Expert testimony. The plaintiffs also appealed the lower court’s decision to exclude the ultimate opinions of their two experts—that a price-fixing conspiracy existed. Specifically, the district court found that the two experts embraced a legal conclusion that depended on antitrust doctrine, which they were not qualified to offer an opinion on.
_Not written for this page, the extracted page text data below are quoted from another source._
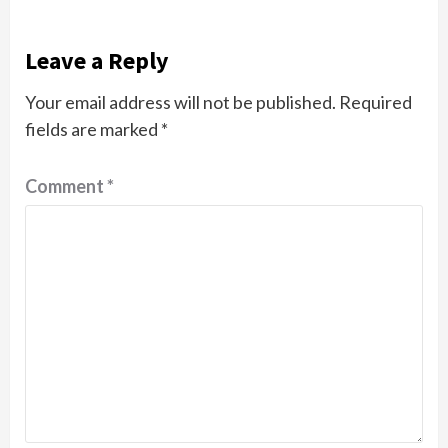
Leave a Reply
Your email address will not be published.
Required
fields are marked
*
Comment
*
The appellate court agreed, noting that witnesses may not testify to a legal conclusion.

Subsidiary. Lastly, the appellate court found that the district court did not err in finding that HomeServices was not responsible for the acts of its subsidiary. It found that because the subsidiary did not engage in price fixing, HomeServices could not have any derivative liability.

The case number is 12-5947.

Attorneys: Christopher Lovell (Lovell Stewart Halebian Jacobson LLP) for Appellants. Robert D. MacGill (Barnes & Thornburg LLP) for HomeServices of America, Inc. Matthew C. Blickensderfer (Frost Brown Todd LLC) for McMahan Co., Inc.

Companies: HomeServices of America, Inc.; McMahan Co., Inc.